One of the latest generative AI-motivated blunders, the recommendation of non-existent books in a “special supplement” of US newspapers Chicago Sun-Times and Philadelphia Inquirer, generated yet another wave of criticism of the technology.

Dan Sinker defined the moment as “the who cares era”:

The writer didn’t care. The supplement’s editors didn’t care. The biz people on both sides of the sale of the supplement didn’t care. The production people didn’t care. And, the fact that it took two days for anyone to discover this epic fuckup in print means that, ultimately, the reader didn’t care either.

It’s so emblematic of the moment we’re in, the Who Cares Era, where completely disposable things are shoddily produced for people to mostly ignore.

Dan focuses on AI, but I have to say that the problem runs deeper and predates it. Supplements of this kind already existed before, and while slip-ups of this nature were rare, the fact that this one took two days to be noticed implies that on the reader’s side, nobody cares — yes, and they don’t care for a long time, well before the popularization of generative AI.

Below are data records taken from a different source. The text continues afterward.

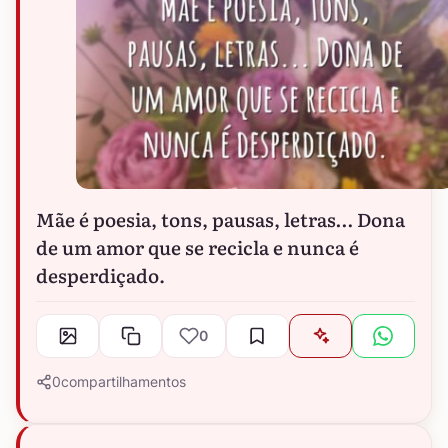
Mãe é poesia, tons, pausas, letras… Dona
de um amor que se recicla e nunca é
desperdiçado.
0
0
compartilhamentos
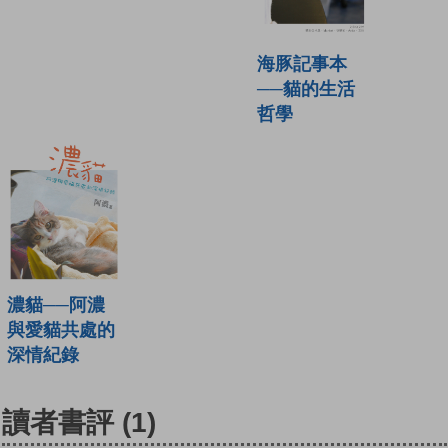
海豚記事本
──貓的生活
哲學
濃貓──阿濃
與愛貓共處的
深情紀錄
讀者書評
(1)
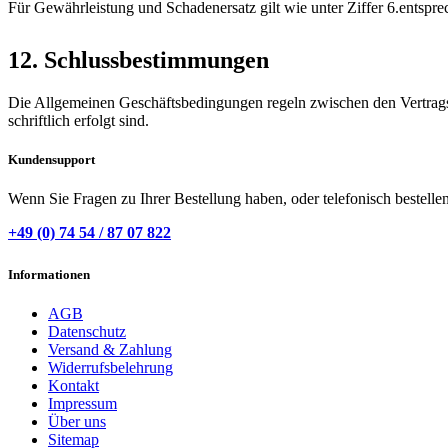
Für Gewährleistung und Schadenersatz gilt wie unter Ziffer 6.entspr
12. Schlussbestimmungen
Die Allgemeinen Geschäftsbedingungen regeln zwischen den Vertragsp
schriftlich erfolgt sind.
Kundensupport
Wenn Sie Fragen zu Ihrer Bestellung haben, oder telefonisch bestelle
+49 (0) 74 54 / 87 07 822
Informationen
AGB
Datenschutz
Versand & Zahlung
Widerrufsbelehrung
Kontakt
Impressum
Über uns
Sitemap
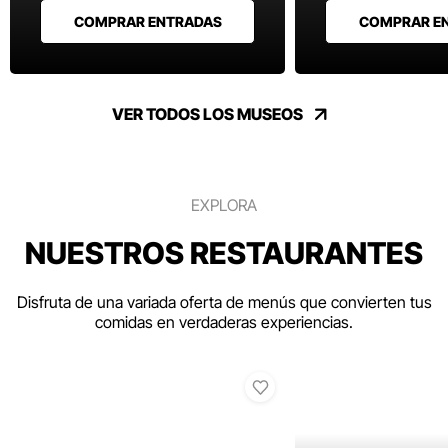
COMPRAR ENTRADAS
COMPRAR E
VER TODOS LOS MUSEOS
EXPLORA
NUESTROS RESTAURANTES
Disfruta de una variada oferta de menús que convierten tus
comidas en verdaderas experiencias.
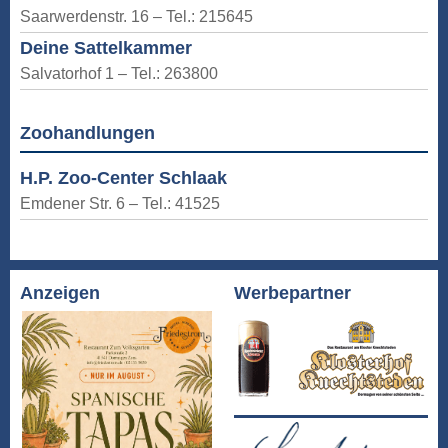
Saarwerdenstr. 16 – Tel.: 215645
Deine Sattelkammer
Salvatorhof 1 – Tel.: 263800
Zoohandlungen
H.P. Zoo-Center Schlaak
Emdener Str. 6 – Tel.: 41525
Anzeigen
Werbepartner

I find myself wondering how much stuff has already been printed not to be read, or at most, to be read and ignored. Or, in the digital realm, how much content isn’t published to be read and spark action or make people think, but rather to fill space, capture attention to redirect it toward ads or similar things.

Rob Horning raised this argument more thoroughly and elegantly, as he often does:

The fact that LLMs can generate endless amounts of explicitly “fake” copy with the traces of human intention and presence deeply diluted through countless layers of processing and concatenation could hopefully demystify not only that particular subject position that seeks safe harbor in “real texts” — i.e. an alibi in a “real supplement” for the dubious pleasures such supplements have always supplied — but also the fantasy of accessing perfect authenticity through media.

Billions of AI users

Between Meta announcing that its AI, Meta AI, reached 1 billion users and Google saying that AI Overviews are used by 1.5 billion, I’m curious to know how many of these people intentionally use the feature, or prefer it to what the AI replaces.

AI Overviews appear at the top of searches, with no option to turn them off. Meta AI, I suspect many people trigger accidentally by tapping that horrible button in WhatsApp, in search results across its three core apps, or when trying to tag someone in a group by typing an @ symbol.

It’s very easy to reach enormous numbers when you already have a giant platform. I don’t think that’s even part of the discussion. The issue is trumpeting these numbers as if they were earned, rather than imposed.

Talking about the internet in Salvador, Bahia

I’m in Salvador (BA) participating in the 15th Internet Forum in Brazil, FIB15. I came to present a new interview podcast (in pt_BR), Nós da Internet, and to fix a personal flaw: never having participated in a FIB before.

Here, I had the privilege of interviewing people who built and continue to build the Brazilian internet. And in a big fashion: in a beautiful aquarium-studio set up in the middle of the convention center. The one in the picture above.